//MI METTO NEI PANNI DI UNA RAGAZZA BULLIZZATA… di Zulfa C. – Classe 2 B – Scuola Secondaria 1° di San Vito Ch. – Prof.ssa Clara La Farciola

MI METTO NEI PANNI DI UNA RAGAZZA BULLIZZATA… di Zulfa C. – Classe 2 B – Scuola Secondaria 1° di San Vito Ch. – Prof.ssa Clara La Farciola

di | 2019-04-28T20:59:35+02:00 28-4-2019 20:59|Alboscuole|0 Commenti
Caro diario, io rido perché tutto ciò che mi ricordo di quel periodo sono le risate che mi stavano attorno. Le elementari le trascorsi tra una risata e l’altra, tra un nascondino e un-due-tre stella! Arrivata in quinta mi descrissero le medie come un posto oscuro dove si rischiava di essere mangiati dalle insegnanti, una sorta di girone dantesco e per questo pensai che ritrovarmi faccia a faccia con Caronte non sarebbe stato facile perciò fin dal primo giorno delle medie mi sembrò fondamentale trovare una compagna alleata ma… niente. Cercavo di relazionarmi nei modi più creativi “Vuoi diventare mia amica?” è un po’ banale. “Anche la tua materia preferita è inglese?! Oh guarda anche la mia! Studiamo insieme?” sembro noiosa. “Lo vuoi un pezzetto, io non lo mangio?” Sarà stata allergica ma anche in altri modi non funzionava. Iniziarono a formarsi i primi gruppetti: più mi avvicinavo e più mi respingevano. Mi sentivo osservata, sentivo il peso di avere sempre gli occhi puntati addosso ma nessuno diceva niente.
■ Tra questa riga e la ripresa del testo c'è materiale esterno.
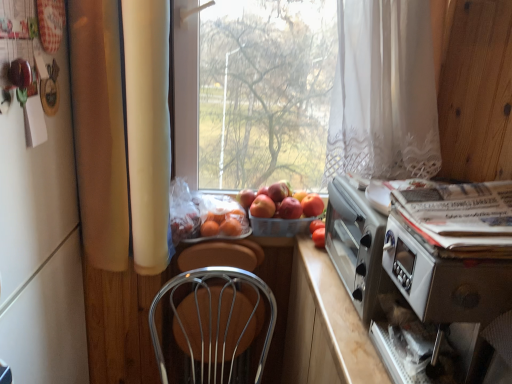 Describe the element at coordinates (262, 207) in the screenshot. Image resolution: width=512 pixels, height=384 pixels. I see `red matte apple at center, positioned as the 1th apple in left-to-right order` at that location.

What do you see at coordinates (278, 191) in the screenshot?
I see `red matte apple at center, the 3th apple viewed from the right` at bounding box center [278, 191].

At what (x,y) coordinates should I click in order to perform the action: click on red matte tomato at lower right, the first fruit in the right-to-left sequence. Please return your answer as a coordinate pair (x, y). Looking at the image, I should click on (319, 237).

What do you see at coordinates (222, 224) in the screenshot?
I see `orange matte at center, placed as the 2th fruit when sorted from right to left` at bounding box center [222, 224].

Find the location of a particular element. This screenshot has height=384, width=512. red matte apple at center, the 4th apple in the right-to-left sequence is located at coordinates (262, 207).

From a real-world perspective, which apple is the 3rd one above the plastic basket at center? Please provide its 2D coordinates.

[(312, 205)]

Is red matte apple at center, the fourth apple in the left-to-right sequence, spatially inside plastic basket at center, or outside of it?

red matte apple at center, the fourth apple in the left-to-right sequence, is outside plastic basket at center.

Considering the relative sizes of red matte apple at center, the fourth apple in the left-to-right sequence, and plastic basket at center in the image provided, is red matte apple at center, the fourth apple in the left-to-right sequence, taller than plastic basket at center?

No, red matte apple at center, the fourth apple in the left-to-right sequence, is not taller than plastic basket at center.

From the picture: Between red matte apple at center, the fourth apple in the left-to-right sequence, and plastic basket at center, which one has smaller width?

red matte apple at center, the fourth apple in the left-to-right sequence.

Which of these two, red matte apple at center, the fourth apple in the left-to-right sequence, or green leafy tree at center, is bigger?

green leafy tree at center is bigger.

Can you confirm if red matte apple at center, acting as the first apple starting from the right, is shorter than green leafy tree at center?

Yes.

Is point (311, 195) farther from viewer compared to point (269, 95)?

Yes, it is.

Is red matte apple at center, the fourth apple in the left-to-right sequence, touching green leafy tree at center?

No, red matte apple at center, the fourth apple in the left-to-right sequence, is not touching green leafy tree at center.

From a real-world perspective, is metallic wire chair at center beneath white glossy fridge at left?

Yes, from a real-world perspective, metallic wire chair at center is beneath white glossy fridge at left.

From the image's perspective, is metallic wire chair at center on top of white glossy fridge at left?

Incorrect, from the image's perspective, metallic wire chair at center is lower than white glossy fridge at left.

Which is farther, (191, 305) or (84, 373)?

The point (84, 373) is more distant.

Where is `chair on the right side of white glossy fridge at left`? This screenshot has height=384, width=512. chair on the right side of white glossy fridge at left is located at coordinates (211, 327).

Is metallic silver toaster at right not close to white lace curtain at upper center?

No.

Does metallic silver toaster at right have a greater width compared to white lace curtain at upper center?

Yes, metallic silver toaster at right is wider than white lace curtain at upper center.

Can you confirm if metallic silver toaster at right is taller than white lace curtain at upper center?

No.

Is white lace curtain at upper center bigger than red matte apple at center, the second apple when ordered from right to left?

Yes, white lace curtain at upper center is bigger than red matte apple at center, the second apple when ordered from right to left.

Is white lace curtain at upper center not within red matte apple at center, the second apple when ordered from right to left?

Indeed, white lace curtain at upper center is completely outside red matte apple at center, the second apple when ordered from right to left.

Can you tell me how much white lace curtain at upper center and red matte apple at center, the second apple when ordered from right to left, differ in facing direction?

The angular difference between white lace curtain at upper center and red matte apple at center, the second apple when ordered from right to left, is 9.63 degrees.

Is point (433, 131) closer to camera compared to point (297, 201)?

That is True.

What's the angular difference between green leafy tree at center and red matte apple at center, the 3th apple viewed from the right,'s facing directions?

They differ by 9.93 degrees in their facing directions.

Does green leafy tree at center turn towards red matte apple at center, the 2th apple viewed from the left?

Yes, green leafy tree at center is oriented towards red matte apple at center, the 2th apple viewed from the left.

Who is taller, green leafy tree at center or red matte apple at center, the 2th apple viewed from the left?

With more height is green leafy tree at center.

Are green leafy tree at center and red matte apple at center, the 2th apple viewed from the left, far apart?

No.

Is white glossy magazine at right beside red matte apple at center, the second apple when ordered from right to left?

No, white glossy magazine at right is not making contact with red matte apple at center, the second apple when ordered from right to left.

Where is `magazine that appears on the right of red matte apple at center, the second apple when ordered from right to left`? magazine that appears on the right of red matte apple at center, the second apple when ordered from right to left is located at coordinates (460, 216).

Does white glossy magazine at right have a greater width compared to red matte apple at center, arranged as the 3th apple when viewed from the left?

Yes.

From a real-world perspective, which is physically above, white glossy magazine at right or red matte apple at center, the second apple when ordered from right to left?

white glossy magazine at right, from a real-world perspective.

Where is `the 3rd apple positioned above the plastic basket at center (from the image's perspective)`? the 3rd apple positioned above the plastic basket at center (from the image's perspective) is located at coordinates click(312, 205).

The height and width of the screenshot is (384, 512). In order to click on tree in front of the red matte apple at center, acting as the first apple starting from the right in this screenshot , I will do `click(265, 91)`.

When comparing their distances from red matte apple at center, acting as the first apple starting from the right, does red matte tomato at lower right, the first fruit in the right-to-left sequence, or white glossy fridge at left seem further?

white glossy fridge at left.

Based on their spatial positions, is red matte apple at center, the fourth apple in the left-to-right sequence, or white glossy magazine at right further from red matte apple at center, positioned as the 1th apple in left-to-right order?

Based on the image, white glossy magazine at right appears to be further to red matte apple at center, positioned as the 1th apple in left-to-right order.

From the image, which object appears to be nearer to metallic silver toaster at right, metallic wire chair at center or white glossy fridge at left?

metallic wire chair at center is closer to metallic silver toaster at right.

Estimate the real-world distances between objects in this image. Which object is further from metallic wire chair at center, green leafy tree at center or red matte apple at center, the 3th apple viewed from the right?

green leafy tree at center is further to metallic wire chair at center.

Consider the image. Based on their spatial positions, is white glossy fridge at left or red matte tomato at lower right, the first fruit in the right-to-left sequence, further from white lace curtain at upper center?

Among the two, white glossy fridge at left is located further to white lace curtain at upper center.

Considering their positions, is red matte apple at center, the 2th apple viewed from the left, positioned closer to red matte tomato at lower right, the first fruit in the right-to-left sequence, than green leafy tree at center?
È incredibile come lo sguardo può creare disagio, mi sembrava di toccare con mano quegli sguardi. Poi iniziarono i primi scherzi e le prime brutte parole, gli insulti: “Sei una schifosa, viziata, sfigata, brutta!”. Da lì a poco iniziarono pure a darmi spintoni, sgambetti e pugni ovunque. Ormai era diventato il mio tormento. E tutto peggiorava. Volevo urlare ma non avevo un filo di voce come quando manca aria nei polmoni e ci si sente soffocare. Io mi sentivo sempre così ma nessuno ci faceva caso. Quelle risate di scherno erano la colonna sonora delle mie giornate. Un giorno, all’improvviso, arrivò la consapevolezza di essere diventata una vittima per una colpa che non mi apparteneva. Loro ridevano e dicevano: “Questa classe sta meglio senza di te!”. Ma stavolta orgogliosa risposi: “Fa ridere sminuire le ferite degli altri? Farmi sentire una persona inutile? Fa ridere rendere una persona un ammasso di paure e costringerla a camminare con lo sguardo basso? Fa ridere farla sentire sporca? Fa ridere vedermi circondata da persone che ridono di me e non con me? Fa ridere?!” Il mio sfogo li fece riflettere. Il loro gruppo si sgretolò e qualcuno mi venne vicino diventando mio amico. Ora a volte ridiamo insieme.